Delinquencies and foreclosures declined in the fourth quarter for the largest financial institutions, which hold nearly half of the outstanding first-lien mortgages in the country, according to the quarterly Mortgage Metrics report released Thursday by the Office of the Comptroller of the Currency.
Overall, 91.8% of the 24.9 million mortgages covered by the report were current in the fourth quarter, slightly better than the 91.4% in the previous quarter and 89.4% a year earlier.
Though the OCC does not give forward-guidance in these reports, it largely attributed recent mortgage trends to an improved economy and more borrowers being able to afford their mortgage either because of modifications, refinancings or better employment.

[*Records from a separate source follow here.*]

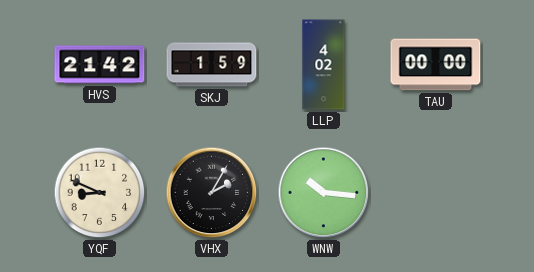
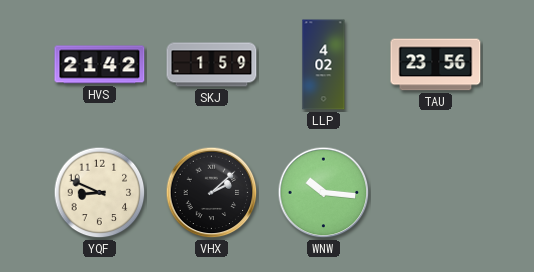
TAU: 00:00 -> 23:56
VHX: 2:05 -> 2:08
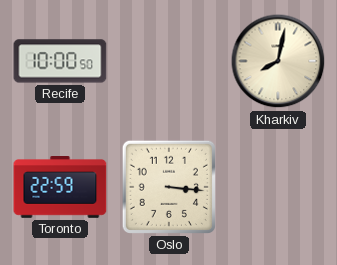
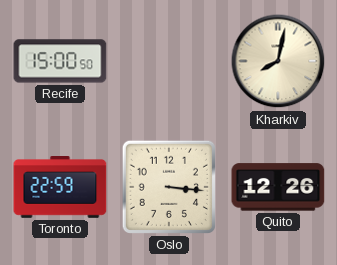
Recife: 10:00 -> 15:00
Quito: none -> 12:26
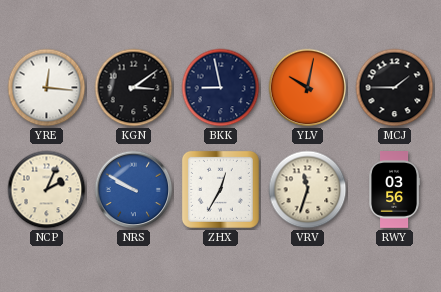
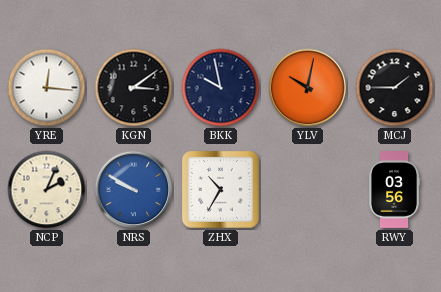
BKK: 8:58 -> 9:58
ZHX: 12:35 -> 10:35
VRV: 11:33 -> none
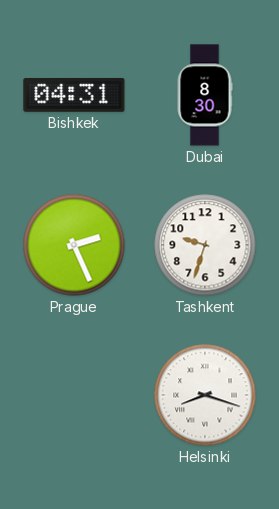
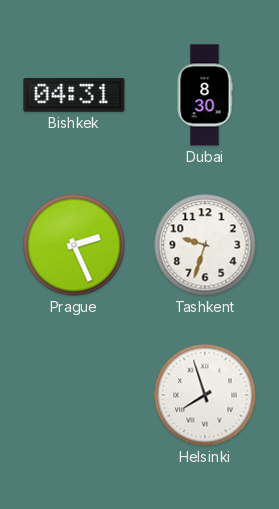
Helsinki: 8:18 -> 7:57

“Generally, I view this as a very positive report…I think people are feeling more comfortable about their ability to pay. I think we’re seeing that in the improved asset quality overall for the loans that are included in the report,” said Kathie Gouldie, the OCC’s lead retail credit expert, in a conference call with reporters. “And it also points out, importantly, that institutions are still working with troubled borrowers. They’re looking at all options to make affordable payments for those that can continue to perform and they like to keep them in their home so it’s still about home preservation wherever possible.”
Both delinquent mortgages and foreclosures continued to decline in the fourth quarter. Mortgages in the early stage of delinquency (30-59 days past due) were 2.6% of the loans covered by the report, the lowest level since the OCC began tracking such data in January 2008. The percentage of mortgages that were seriously delinquent decreased 20.7% from a year earlier and one basis point down from the previous quarter to 3.5% of the portfolio in the fourth quarter.
Foreclosures initiated in the fourth quarter were down 20.6% from a year earlier and nearly 5% from the previous quarter to 124,468 new foreclosures in the fourth quarter. The OCC report attributed the foreclosure declines to an improved economy, loans that were transferred outside of the federal banking system, and “aggressive foreclosure prevention assistance.”
“Generally, we are seeing some markets come back. Equity is returning to the markets,” Gouldie said. “I think market values may not be where they were at the peak of the market but certainly there’s been some upward movement.”
The refinance boom and home retention programs have also worked their way through most of the cycle for borrowers who needed it, which contributed to mortgages performing better, Gouldie said.
The OCC report said the 242,828 home retention actions reported in the fourth quarter was nearly three times the number of completed foreclosures, short sales, and deed-in-lieu-of-foreclosure actions during the same period. However, the number of home retention actions have decreased by 22.4% from the previous quarter and 34% from a year earlier.
Gouldie said the decline in such programs was largely because overall, there are less mortgages being reported in the portfolios; almost 92% of those mortgages are performing; and there are fewer troubled loans that would need affordability programs.
“A lot of those actions have already been taken so there is a smaller base of these loans reported within this report to actually consider for action like this,” Gouldie said. “In terms of taking actions for borrowers, the trends will continue. Everyone who needs to be evaluated for a modification will be. And I see that continuing.”
The fourth quarter report looked at 24.9 million loans totaling $4.2 trillion in unpaid principal and representing 49% of all first-lien residential mortgages outstanding in the country. That’s almost five million loans less than the prior year, when the largest banks reported having 29.8 million loans, representing 58% of all outstanding mortgages.